I expect that industry and or regulatory standards will be imposed on stablecoin reserve policies. Circle Internet Financial, which runs the second biggest stablecoin USDC, is currently working through an IPO process. It will be interesting to see the regulatory hoops Circle is forced through and what credibility emerges as a result. I expect greater regulation to spur stablecoin adoption and greater market share to accrue to Circle vs. Tether (Circle’s market share rose from 8% to 25% in the past year).
Other than false or unclear reserve policies, what would worry regulators?
Centralised leverage vs. decentralized collateral and settlement-based system
Stablecoin issuers tend to purchase short-term t-bills and or treasuries and store these assets in collateral accounts as reserve backing for their digital tokens. T-bills and short-term treasuries are the foundation of the traditional financial system because they are pristine collateral. Financial market participants value the liquidity and low credit risk of these instruments, readily borrowing and lending against them. Given that the traditional financial system relies heavily on credit lines, debt and leverage it is essentially leveraged on top of t-bills and short-term treasuries.

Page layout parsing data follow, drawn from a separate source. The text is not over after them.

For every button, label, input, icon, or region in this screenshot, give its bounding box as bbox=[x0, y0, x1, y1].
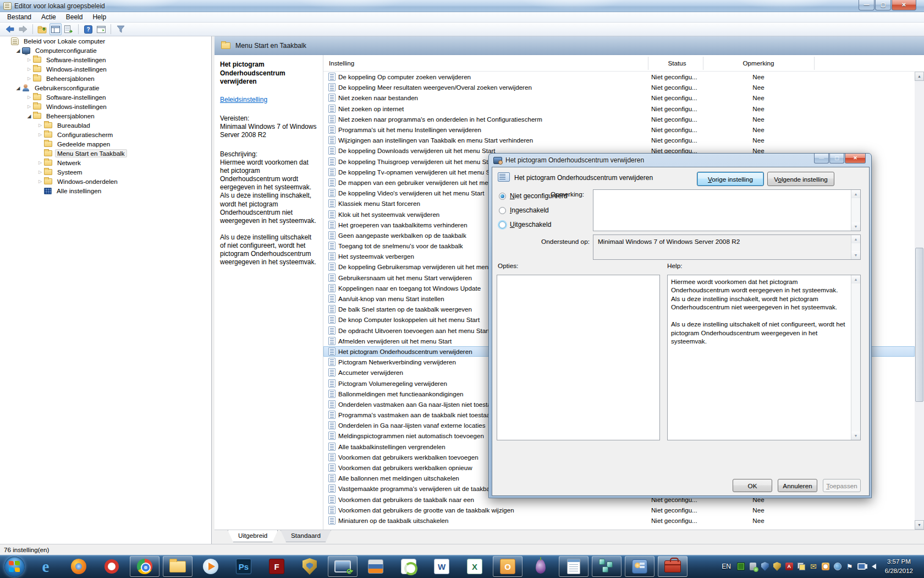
column-divider[interactable] bbox=[648, 57, 648, 70]
expand-icon[interactable]: ▷ bbox=[25, 67, 33, 72]
opera-taskbar-button[interactable] bbox=[97, 556, 127, 577]
column-header-status[interactable]: Status bbox=[651, 59, 703, 67]
flag-icon[interactable]: ⚑ bbox=[845, 562, 854, 571]
dialog-minimize-button[interactable]: — bbox=[814, 154, 829, 163]
setting-row-voorkomen-dat-gebruikers-de-grootte-van-[interactable]: Voorkomen dat gebruikers de grootte van … bbox=[323, 505, 915, 515]
dialog-close-button[interactable]: ✕ bbox=[845, 154, 866, 163]
tree-item-gebruikersconfiguratie[interactable]: ◢Gebruikersconfiguratie bbox=[0, 83, 211, 92]
control-panel-tool-taskbar-button[interactable] bbox=[625, 556, 654, 577]
radio-circle[interactable] bbox=[499, 207, 506, 214]
notepad-taskbar-button[interactable] bbox=[559, 556, 588, 577]
start-button[interactable] bbox=[4, 557, 25, 577]
show-action-pane-button[interactable] bbox=[95, 23, 107, 35]
internet-explorer-taskbar-button[interactable]: e bbox=[31, 556, 61, 577]
setting-row-programma-s-uit-het-menu-instellingen-ve[interactable]: Programma's uit het menu Instellingen ve… bbox=[323, 124, 915, 135]
previous-setting-button[interactable]: Vorige instelling bbox=[697, 172, 764, 186]
help-scrollbar[interactable]: ▲ ▼ bbox=[851, 275, 860, 440]
radio-ingeschakeld[interactable]: Ingeschakeld bbox=[499, 206, 549, 215]
policy-setting-link[interactable]: Beleidsinstelling bbox=[220, 96, 267, 103]
expand-icon[interactable]: ▷ bbox=[36, 132, 44, 137]
word-taskbar-button[interactable]: W bbox=[427, 556, 457, 577]
maximize-button[interactable]: ▢ bbox=[875, 0, 891, 10]
tree-item-software-instellingen[interactable]: ▷Software-instellingen bbox=[0, 55, 211, 64]
tree-item-gedeelde-mappen[interactable]: Gedeelde mappen bbox=[0, 139, 211, 149]
column-divider[interactable] bbox=[703, 57, 703, 70]
comment-scrollbar[interactable]: ▲ ▼ bbox=[851, 190, 860, 231]
expand-icon[interactable]: ▷ bbox=[25, 95, 33, 100]
security-shield-taskbar-button[interactable] bbox=[295, 556, 324, 577]
tree-item-beheersjablonen[interactable]: ◢Beheersjablonen bbox=[0, 111, 211, 121]
supported-scrollbar[interactable]: ▲ ▼ bbox=[851, 235, 860, 259]
scroll-down-arrow[interactable]: ▼ bbox=[851, 251, 860, 259]
column-header-opmerking[interactable]: Opmerking bbox=[703, 59, 814, 67]
column-header-instelling[interactable]: Instelling bbox=[329, 59, 354, 67]
windows-explorer-taskbar-button[interactable] bbox=[163, 556, 193, 577]
filter-button[interactable] bbox=[114, 23, 127, 35]
security-tool-icon[interactable]: A bbox=[785, 562, 794, 571]
setting-row-niet-zoeken-op-internet[interactable]: Niet zoeken op internetNiet geconfigu...… bbox=[323, 103, 915, 114]
menu-actie[interactable]: Actie bbox=[36, 12, 61, 22]
export-list-button[interactable] bbox=[63, 23, 75, 35]
expression-taskbar-button[interactable] bbox=[394, 556, 424, 577]
tree-item-configuratiescherm[interactable]: ▷Configuratiescherm bbox=[0, 130, 211, 139]
tree-item-windows-instellingen[interactable]: ▷Windows-instellingen bbox=[0, 64, 211, 74]
apply-button[interactable]: Toepassen bbox=[823, 479, 861, 492]
excel-taskbar-button[interactable]: X bbox=[460, 556, 490, 577]
shield-gold-icon[interactable] bbox=[773, 562, 782, 571]
help-panel[interactable]: Hiermee wordt voorkomen dat het pictogra… bbox=[667, 275, 861, 440]
setting-row-niet-zoeken-naar-programma-s-en-onderdel[interactable]: Niet zoeken naar programma's en onderdel… bbox=[323, 114, 915, 124]
remote-desktop-taskbar-button[interactable] bbox=[328, 556, 358, 577]
menu-beeld[interactable]: Beeld bbox=[61, 12, 88, 22]
media-player-taskbar-button[interactable] bbox=[196, 556, 226, 577]
mail-icon[interactable]: ✉ bbox=[809, 562, 818, 571]
reminder-clock-icon[interactable] bbox=[821, 562, 830, 571]
tree-item-alle-instellingen[interactable]: Alle instellingen bbox=[0, 186, 211, 195]
menu-bestand[interactable]: Bestand bbox=[2, 12, 36, 22]
tree-item-windows-onderdelen[interactable]: ▷Windows-onderdelen bbox=[0, 177, 211, 186]
up-one-level-button[interactable] bbox=[36, 23, 48, 35]
collapse-icon[interactable]: ◢ bbox=[25, 113, 33, 119]
minimize-button[interactable]: — bbox=[859, 0, 875, 10]
setting-row-de-koppeling-op-computer-zoeken-verwijde[interactable]: De koppeling Op computer zoeken verwijde… bbox=[323, 72, 915, 82]
outlook-taskbar-button[interactable]: O bbox=[493, 556, 522, 577]
comment-textarea[interactable]: ▲ ▼ bbox=[593, 189, 861, 231]
tree-item-windows-instellingen[interactable]: ▷Windows-instellingen bbox=[0, 102, 211, 111]
setting-row-wijzigingen-aan-instellingen-van-taakbal[interactable]: Wijzigingen aan instellingen van Taakbal… bbox=[323, 135, 915, 145]
vmware-taskbar-button[interactable] bbox=[361, 556, 391, 577]
tree-item-systeem[interactable]: ▷Systeem bbox=[0, 167, 211, 177]
scroll-up-arrow[interactable]: ▲ bbox=[851, 235, 860, 243]
tree-item-netwerk[interactable]: ▷Netwerk bbox=[0, 158, 211, 167]
scroll-thumb[interactable] bbox=[915, 248, 923, 402]
tree-item-beheersjablonen[interactable]: ▷Beheersjablonen bbox=[0, 74, 211, 83]
tree-item-software-instellingen[interactable]: ▷Software-instellingen bbox=[0, 92, 211, 102]
filezilla-taskbar-button[interactable]: F bbox=[262, 556, 292, 577]
dialog-maximize-button[interactable]: ▢ bbox=[829, 154, 844, 163]
tree-item-bureaublad[interactable]: ▷Bureaublad bbox=[0, 121, 211, 130]
expand-icon[interactable]: ▷ bbox=[25, 76, 33, 81]
network-globe-icon[interactable] bbox=[833, 562, 842, 571]
expand-icon[interactable]: ▷ bbox=[36, 160, 44, 165]
language-indicator[interactable]: EN bbox=[719, 563, 733, 570]
photoshop-taskbar-button[interactable]: Ps bbox=[229, 556, 258, 577]
help-button[interactable]: ? bbox=[82, 23, 94, 35]
expand-icon[interactable]: ▷ bbox=[36, 179, 44, 184]
tree-item-menu-start-en-taakbalk[interactable]: Menu Start en Taakbalk bbox=[0, 149, 211, 158]
collapse-icon[interactable]: ◢ bbox=[14, 85, 22, 91]
tree-item-computerconfiguratie[interactable]: ◢Computerconfiguratie bbox=[0, 46, 211, 55]
tab-standaard[interactable]: Standaard bbox=[280, 530, 331, 542]
scroll-down-arrow[interactable]: ▼ bbox=[851, 432, 860, 440]
ok-button[interactable]: OK bbox=[733, 479, 772, 492]
scroll-up-arrow[interactable]: ▲ bbox=[915, 72, 924, 81]
column-divider[interactable] bbox=[814, 57, 815, 70]
close-button[interactable]: ✕ bbox=[892, 0, 916, 10]
tree-item-beleid-voor-lokale-computer[interactable]: Beleid voor Lokale computer bbox=[0, 36, 211, 46]
registry-tool-taskbar-button[interactable] bbox=[592, 556, 622, 577]
scroll-down-arrow[interactable]: ▼ bbox=[851, 222, 860, 231]
expand-icon[interactable]: ▷ bbox=[25, 57, 33, 62]
shield-blue-icon[interactable] bbox=[761, 562, 769, 571]
network-activity-icon[interactable] bbox=[736, 562, 745, 571]
radio-circle[interactable] bbox=[499, 193, 506, 200]
window-stack-icon[interactable] bbox=[797, 562, 806, 571]
toolbox-taskbar-button[interactable] bbox=[658, 556, 688, 577]
collapse-icon[interactable]: ◢ bbox=[14, 48, 22, 53]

Systemic risk if stablecoin growth continues unabated?
If stablecoins suck in enough collateral into custody accounts this could pose a systemic risk to the traditional financial markets as the foundation on which leverage is pyramided becomes scarce. Caitlin Long argues that this dynamic is the reason global regulators pushed back against Facebook’s efforts to launch Libra. With 2.8bn customers, Facebook’s stablecoin could suddenly have sucked billions of pristine collateral T-bills and Treasuries into custody accounts, away from the financial system. It is unclear whether the financial system with trillions of dollars’ worth of leverage would have been able to handle the removal of this tier 1 collateral supply.
Stablecoin volumes are growing sharply but they still account for less than 1% of US M1 money supply. So this is an important future consideration, not immediate. Nevertheless, the potential pressure placed by stablecoins on traditional finance highlights the conflicting structure of the financial systems. Traditional finance relies on leverage, leading to overuse, but it maintains the dominant position and has a close relationship with regulators. Crypto is innovative, private, more decentralized and nimbler but it is does not yet have regulatory support. Eventually the new and the old will come to a head, but regulators would prefer to postpone dealing with this elephant in the room. The challenge for them is that it may be too late to shut down crypto. Stablecoins are centralized so heavy regulation is still possible, but banning bitcoin is futile.
I expect that the growth in crypto, primarily based on bitcoin’s sound foundation, will place inordinate pressure on traditional finance in the years ahead. The tussle over scarce collateral merely highlights another structural difference between the architectures. I expect governments and centralized finance will leverage off stablecoins because the centralized design aligns with a government-centric worldview, allowing for strict regulation, AML/KYC policies and tax compliance. However elevated velocity highlights that there is something starkly different between traditional finance and crypto. Digital bearer assets with fast settlement are powerful. Bitcoin has a host of additional innovations including scarcity, decentralisation and censorship resistance but stablecoins could serve as pandora’s box, encouraging more participants into a superior financial infrastructure.